Üniversiteyi kazandığım o sene aynı zamanda kötü şeyler yaşadığım bir seneydi. Aslında koskoca 4 senelik lise dönemim başlı başına kötü bir süreçti. Ergenliğinizin en doruk noktasında olduğunuz ve buna dayanarak kendinizde olur olmadık şeylere üzülmeye hak bulduğunuz ama aynı zamanda da 20’li yaşlara geldiğinizde ne kadar çocukça olduğunu fark edeceğiniz bir süreç hem de. Kazanmak tek gayem olmuştu, kazanıp bulunduğum şehirden toksik ilişkilerden, beni yoran her şeyden uzaklaşmak istiyordum. O yüzden de kazanıp İstanbul’a kocaman bir şehrin akıntısına bırakmalıydım kendimi. Nitekim kazandım da, o gün geldi çattı. Eşyalarımı toplayıp odama şöyle son kez bakıp gece saat 11.30 İstanbul otobüsüne binmemle son buldu. İçimde hiçbir burukluk yoktu aksine çok heyecanlı ve mutluydum. Aynı hevesle İstanbul’a ve yurt odama yerleştiğim günün gecesi bir saat kadar banyoda suyu açıp ağladım. Aynı odayı paylaştığım bir yabancı, bana ait olmayan eşyalar.. Sahi aitlik neydi? 18 yıl boyunca aynı evde, aynı yüzlerle aynı eşyaları paylaşırken cansız nesnelere bile birer sempati duyuyor ve onlarla içsel bir bağ kuruyordunuz. Benimki de öyle olmuştu. Bana ait olmayan yatak, masa, dolap ve odamı paylaşacağım bir kişi daha. İlk bir hafta tam anlamıyla karın ağrısıyla geçti. Asla rahat hissetmiyor, kendime ait hissedeceğim bir an, bir işaret arıyordum. Annemle konuşuyor iyi olduğumu söylüyordum ancak telefonu her kapattığımda onu daha şimdiden ne kadar özlediğimi hissediyordum. Annem oldum olası serçe parmağımdaki benden öperek severdi beni, annemce seni seviyorum demekti bu. Öyle naif hissettirirdi ki bu şimdilerde anlıyorum. İlk haftalar yurtta kahvaltıya bile indiğimde aşırı huzursuz hissediyordum, çevremdeki herkese baktığımda çoktan alışmışlar her şey normal gözüküyordu. Bu kadar anormal olan ben miydim? Kendimi daha suçlu ve yalnız hissediyordum. Geldiğim yere, evime, odama geri dönmek istiyordum resmen. Tek başımaydım, kahvemi termosa koyup sahile gitmek için hazırlandım. Annem aklıma geldi, kahvemizi hep birlikte içerdik ve bana her seferinde kahvenin yanına en sevdiğim çikolatalardan mutlaka koyardı. Yurdun karşısındaki markete girdim ve kendime en sevdiğim çikolatayı aldım. Belki bu iki şey bana biraz olsun evimde hissettirebilirdi.

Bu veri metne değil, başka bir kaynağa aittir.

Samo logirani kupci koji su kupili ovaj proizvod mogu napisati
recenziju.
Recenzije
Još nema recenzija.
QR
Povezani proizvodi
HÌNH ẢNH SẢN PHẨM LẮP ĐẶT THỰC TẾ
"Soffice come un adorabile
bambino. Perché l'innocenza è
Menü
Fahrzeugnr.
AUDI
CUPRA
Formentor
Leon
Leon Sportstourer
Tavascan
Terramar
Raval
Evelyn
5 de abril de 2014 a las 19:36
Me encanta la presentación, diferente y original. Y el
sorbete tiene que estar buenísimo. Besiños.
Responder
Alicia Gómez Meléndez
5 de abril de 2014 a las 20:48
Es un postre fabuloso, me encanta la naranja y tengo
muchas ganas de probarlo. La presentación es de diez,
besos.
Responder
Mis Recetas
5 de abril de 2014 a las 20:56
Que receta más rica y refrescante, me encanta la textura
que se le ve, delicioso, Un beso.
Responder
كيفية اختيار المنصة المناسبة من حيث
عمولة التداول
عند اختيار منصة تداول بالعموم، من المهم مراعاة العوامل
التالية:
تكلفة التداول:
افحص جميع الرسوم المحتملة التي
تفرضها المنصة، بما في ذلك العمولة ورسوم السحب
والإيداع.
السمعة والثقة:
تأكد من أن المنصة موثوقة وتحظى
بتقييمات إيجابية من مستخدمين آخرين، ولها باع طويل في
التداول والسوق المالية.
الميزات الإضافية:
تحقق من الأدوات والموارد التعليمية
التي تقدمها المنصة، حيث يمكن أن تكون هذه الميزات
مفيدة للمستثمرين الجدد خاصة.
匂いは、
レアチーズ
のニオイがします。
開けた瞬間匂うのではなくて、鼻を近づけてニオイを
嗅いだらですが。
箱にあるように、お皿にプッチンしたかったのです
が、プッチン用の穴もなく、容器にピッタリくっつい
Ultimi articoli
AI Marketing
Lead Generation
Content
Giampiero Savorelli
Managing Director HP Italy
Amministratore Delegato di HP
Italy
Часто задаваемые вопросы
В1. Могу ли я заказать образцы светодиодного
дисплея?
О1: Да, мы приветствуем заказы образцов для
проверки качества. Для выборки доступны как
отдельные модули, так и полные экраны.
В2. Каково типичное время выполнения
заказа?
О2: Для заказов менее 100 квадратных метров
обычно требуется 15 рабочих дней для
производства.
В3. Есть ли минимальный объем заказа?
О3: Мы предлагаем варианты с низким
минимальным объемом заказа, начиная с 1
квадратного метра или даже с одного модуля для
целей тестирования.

Sahile indiğimde dayanamayıp annemi aradım. Ağlayarak ona hissettiğim her şeyi anlattığımda çok üzüldü ama beni iyi hissettirebilmek için elinden gelen her şeyi kilometrelerce uzaktan yaptı. O sıra serçe parmağımdaki ben gözüme ilişti, gülümsedim ve parmağımı dudaklarıma götürdüm. ‘’Anne az önce serçe parmağımdan öptüm!’’
Ne kadar kaçmak için can atsanız da doğup büyüdüğünüz yer, aşina olduğunuz yüzler, her gün geçtiğiniz sokaklardan vazgeçemiyordunuz. Ben de ne kadar kaçmak istersem isteyeyim bir o kadar oraya yeniden gidebilmek için can atmıştım.